Blue Swallow Back Hovers on the Brink of Extinction

The local Blue Swallow, Hirundo atrocaerulea, population is facing the risk of certain extinction if both their breeding and non-breeding habitats cannot be urgently secured. The Endangered Wildlife Trust's (EWT) Threatened Grassland Species Programme has started monitoring the breeding population as part of a long-term project. Long-term monitoring is essential to determine population trends and provide valuable information to conservation authorities ito inform grassland management decisions.

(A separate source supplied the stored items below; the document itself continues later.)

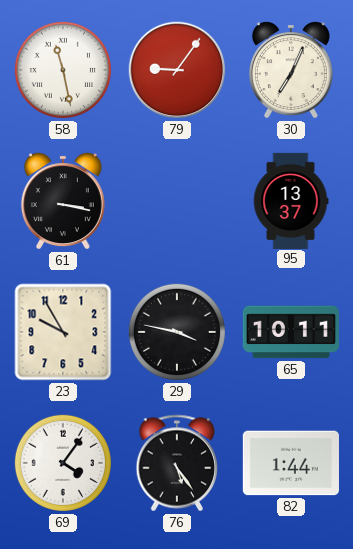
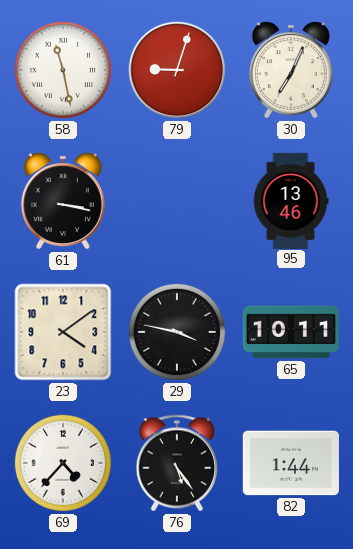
79: 9:06 -> 9:03
95: 13:37 -> 13:46
23: 9:55 -> 4:09
69: 4:06 -> 4:37
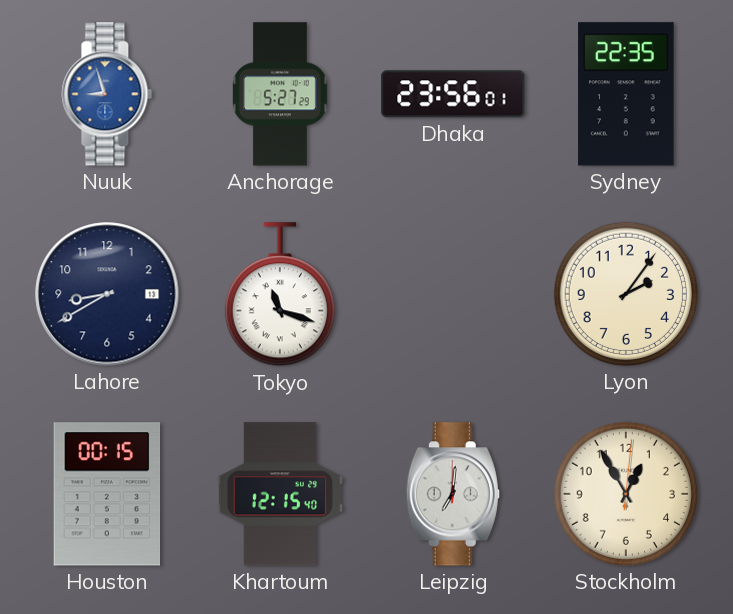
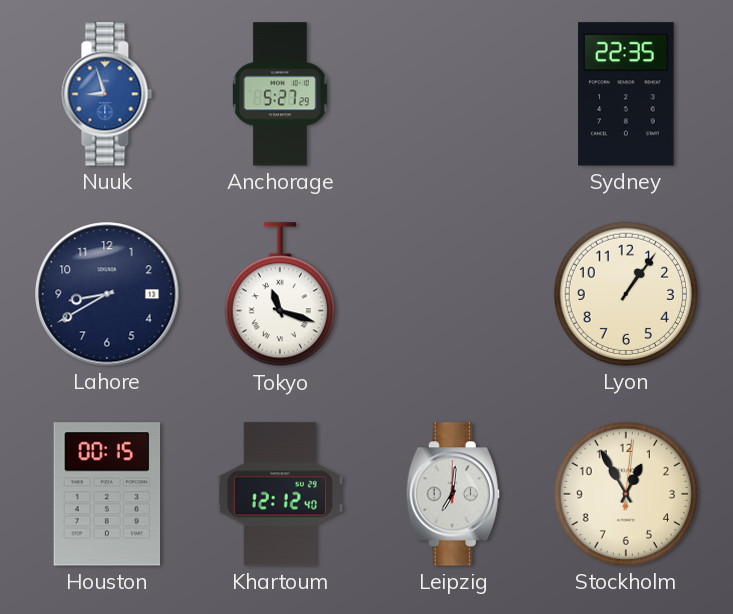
Dhaka: 23:56 -> none
Lyon: 2:06 -> 1:06
Khartoum: 12:15 -> 12:12
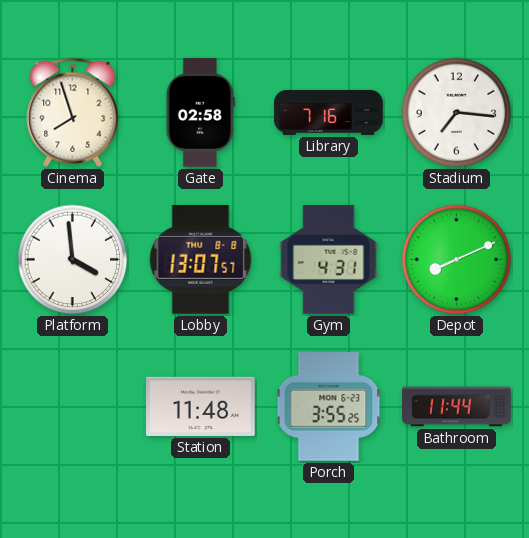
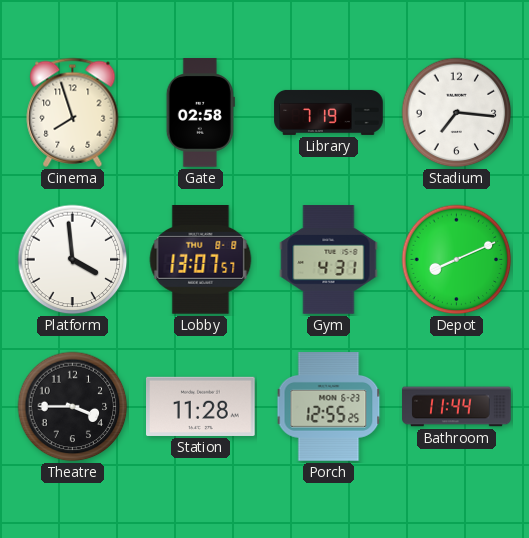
Library: 7:16 -> 7:19
Theatre: none -> 3:45
Station: 11:48 -> 11:28
Porch: 3:55 -> 12:55
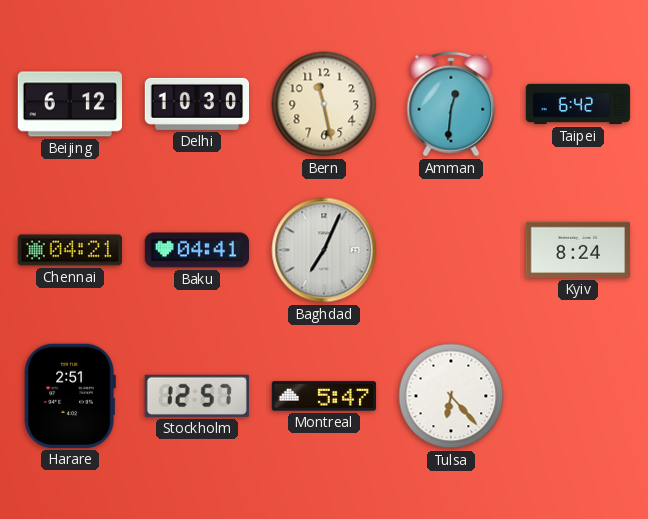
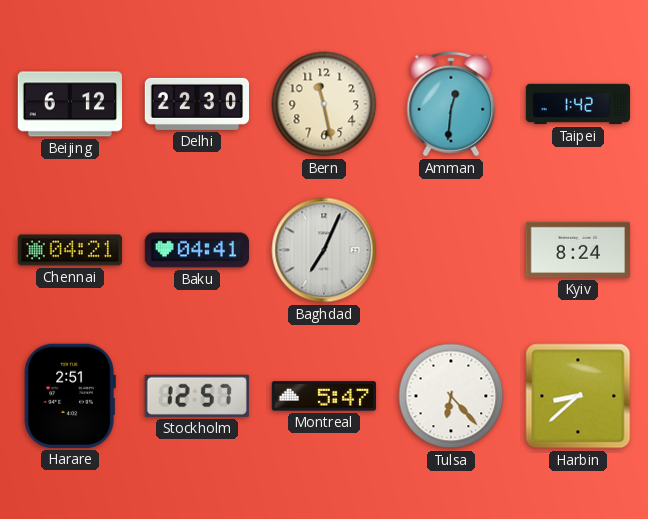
Delhi: 10:30 -> 22:30
Taipei: 6:42 -> 1:42
Harbin: none -> 8:38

According to Dr. Ian Little, programme manager of the EWT's Threatened Grassland Species Programme, "Loss of suitable habitat is the primary cause of the blue swallow's population decline, however causes for recent continued declines are uncertain.

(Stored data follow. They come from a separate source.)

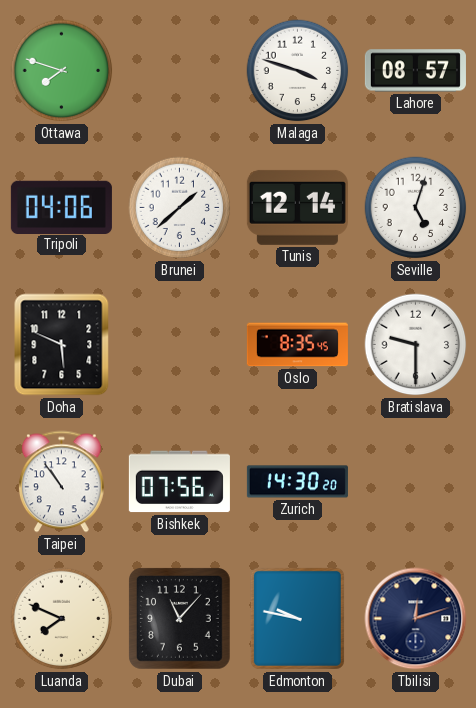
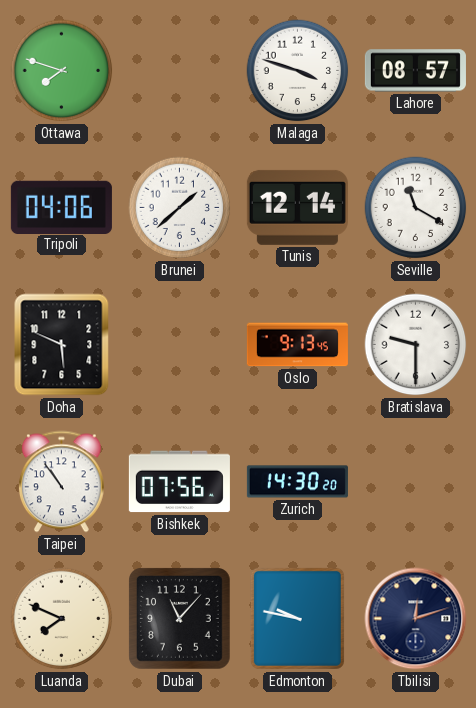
Seville: 5:03 -> 11:20
Oslo: 8:35 -> 9:13
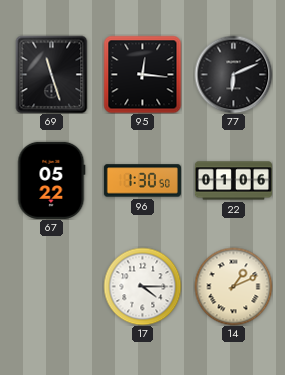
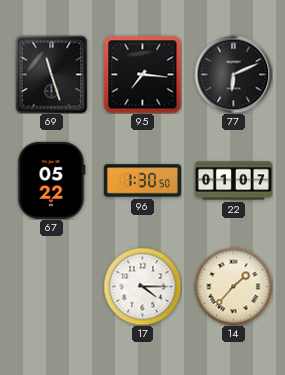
95: 12:16 -> 7:16
22: 01:06 -> 01:07
14: 1:11 -> 1:37
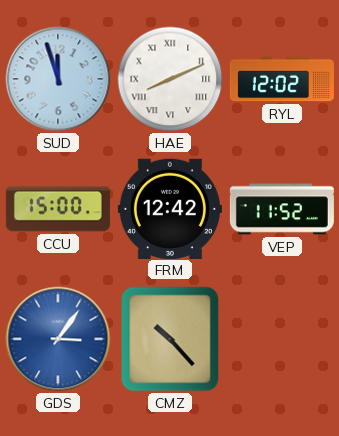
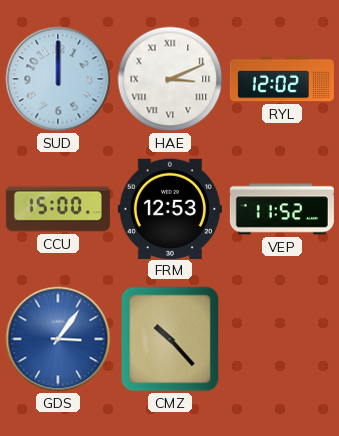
SUD: 11:57 -> 12:00
HAE: 8:11 -> 3:11
FRM: 12:42 -> 12:53
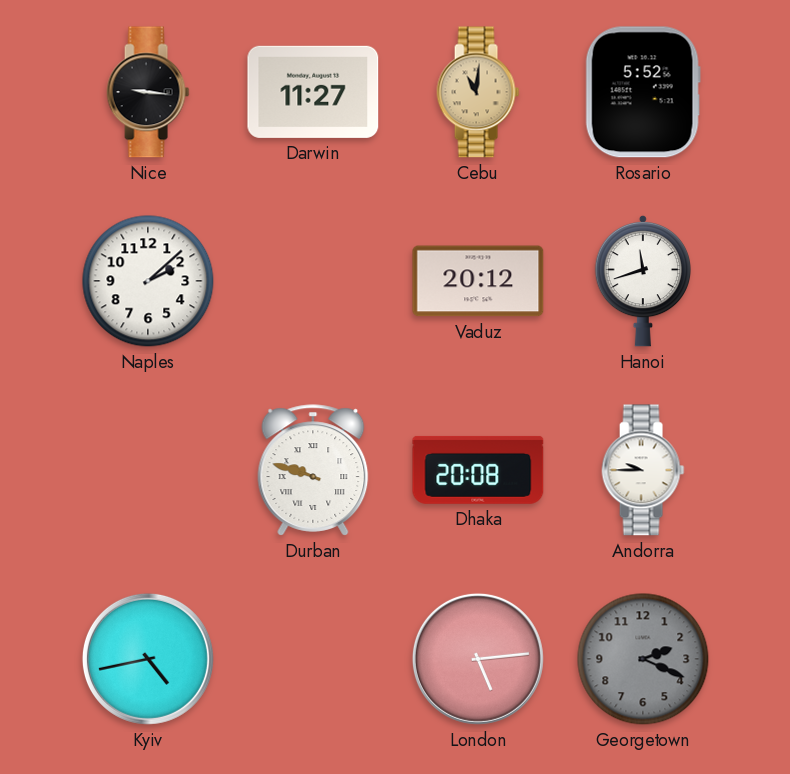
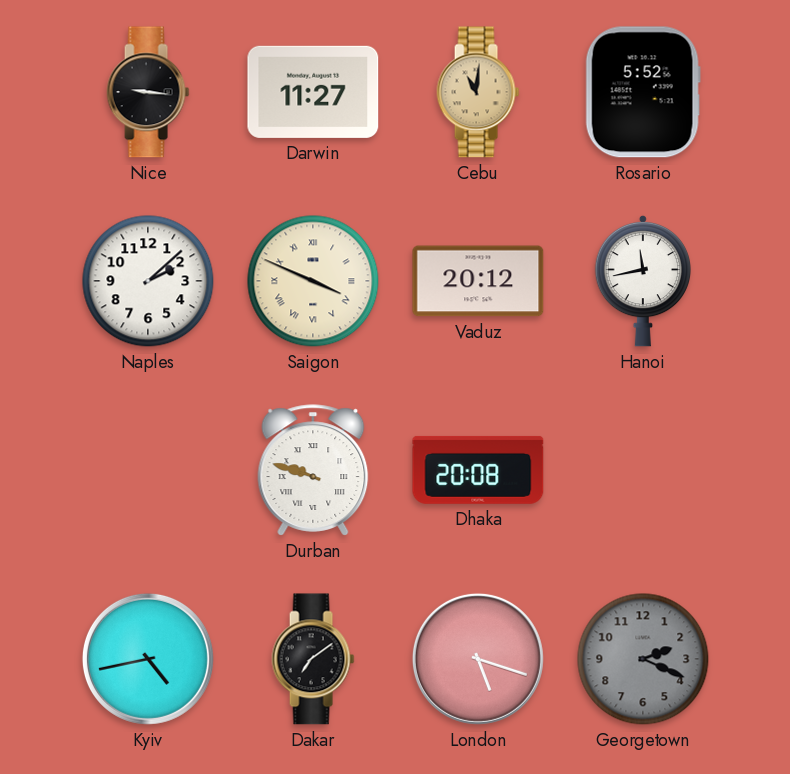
Saigon: none -> 3:49
Hanoi: 11:42 -> 11:43
Andorra: 9:45 -> none
Dakar: none -> 7:09
London: 5:14 -> 5:18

Four known regional populations of the blue swallow have already gone extinct in South Africa in the past decade. This includes a breeding population that was in the Kaapsehoop region, which was once recognised as a blue swallow natural heritage site."

The South African population currently consists of fewer than 38 known breeding pairs, with less than five remaining in Mpumalanga and 35 in KwaZulu-Natal.

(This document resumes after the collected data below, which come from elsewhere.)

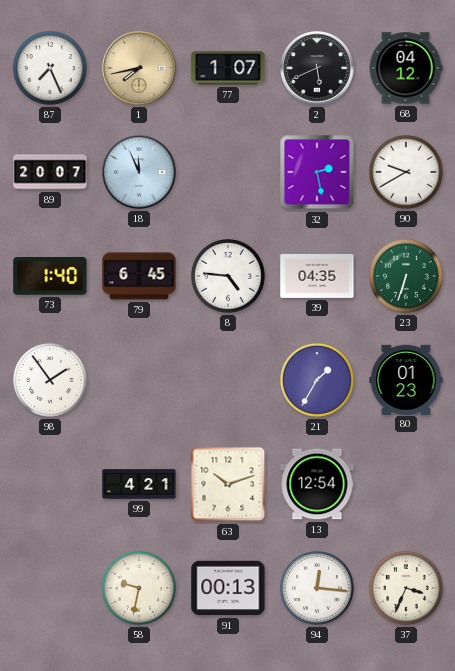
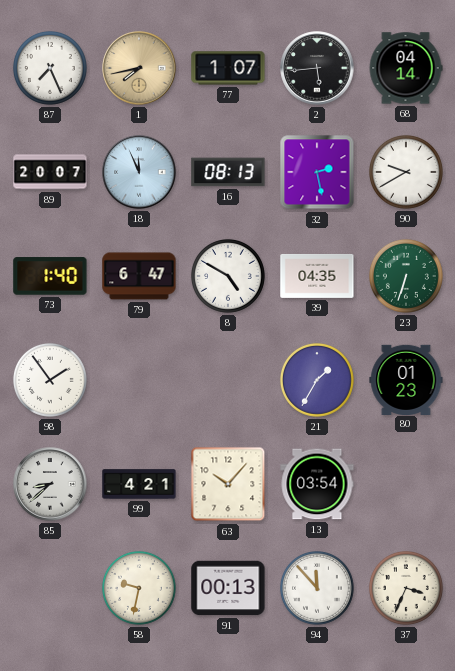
2: 5:41 -> 5:44
68: 04:12 -> 04:14
16: none -> 08:13
79: 6:45 -> 6:47
8: 4:46 -> 4:50
85: none -> 8:38
63: 10:12 -> 10:07
13: 12:54 -> 03:54
94: 12:16 -> 11:53
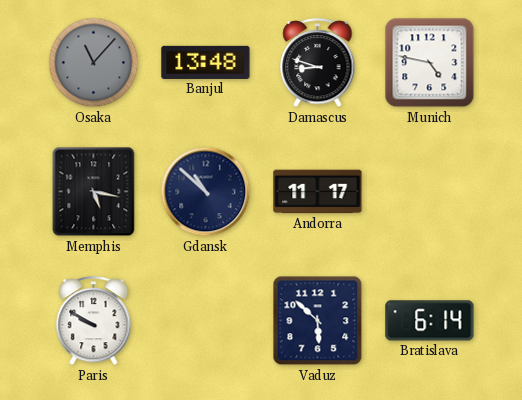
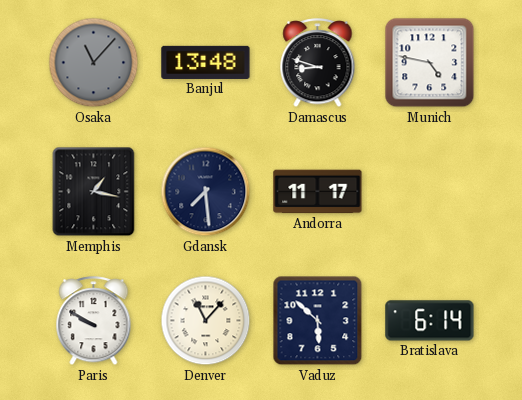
Memphis: 5:17 -> 1:17
Gdansk: 10:52 -> 7:29
Denver: none -> 11:07
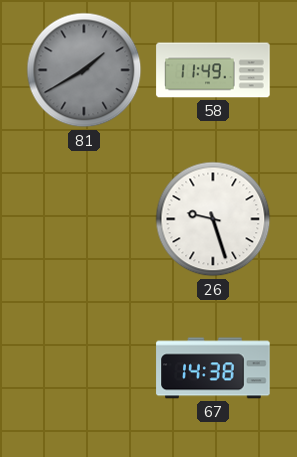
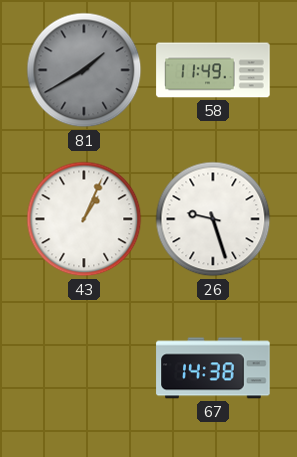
43: none -> 1:04
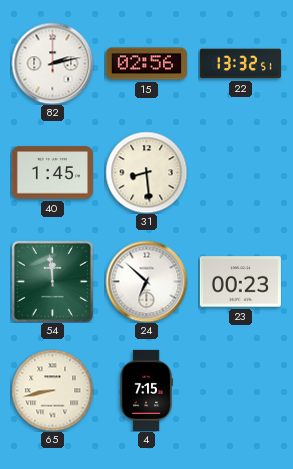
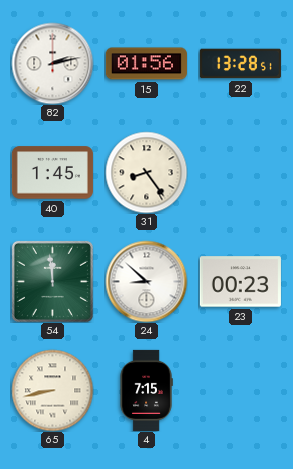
15: 02:56 -> 01:56
22: 13:32 -> 13:28
31: 8:29 -> 8:24
24: 6:52 -> 8:52
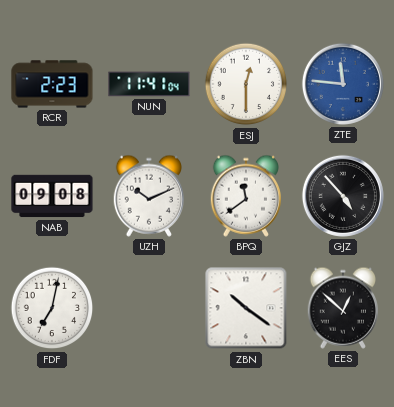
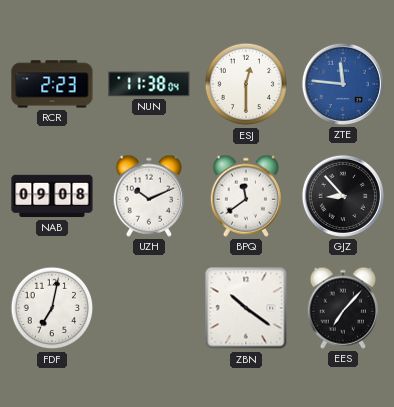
NUN: 11:41 -> 11:38
GJZ: 4:53 -> 8:53
EES: 12:52 -> 7:07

These alarming numbers resulted in the South African population of this small bird being listed in the Eskom Red Data Book of Birds of South Africa, Lesotho and Swaziland as Critically Endangered. The population has continued to decline since this listing was recorded. The total global population is thought to number about 1000 breeding pairs, but the data is under review by the newly instated International Blue Swallow Working Group.

Little and his team have discovered that the number of breeding pairs continues to decline regardless of how many fledglings are produced each year.

"We currently have no idea as to the survival rate of these fledglings. To gain a better understanding of the mortality rates of these birds we have begun to conduct research utilising microchip technology.

We started PIT-tagging the fledglings in November 2011. PIT-tags - or Passive Integrated Transponders - allow us to monitor the juvenile survival rate and reproductive success, among other important conservation related questions, of the birds.

We will only start receiving results when the birds return from their winter migration next summer."